* **Task**
Scan the records below for the line containing "Tools & Resources" and the line containing "University Calendar". Copy both, plus every line between, exactly.

* **Supplied records**
Start of Block
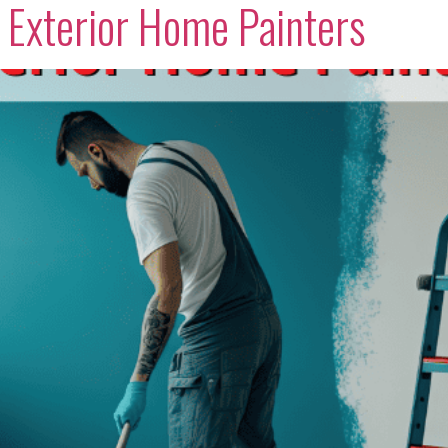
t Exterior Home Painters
End of Block
Start of Block
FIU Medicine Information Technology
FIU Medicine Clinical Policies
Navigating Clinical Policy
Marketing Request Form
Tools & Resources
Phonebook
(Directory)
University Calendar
End of Block
* **Output for this task**
Tools & Resources
Phonebook
(Directory)
University Calendar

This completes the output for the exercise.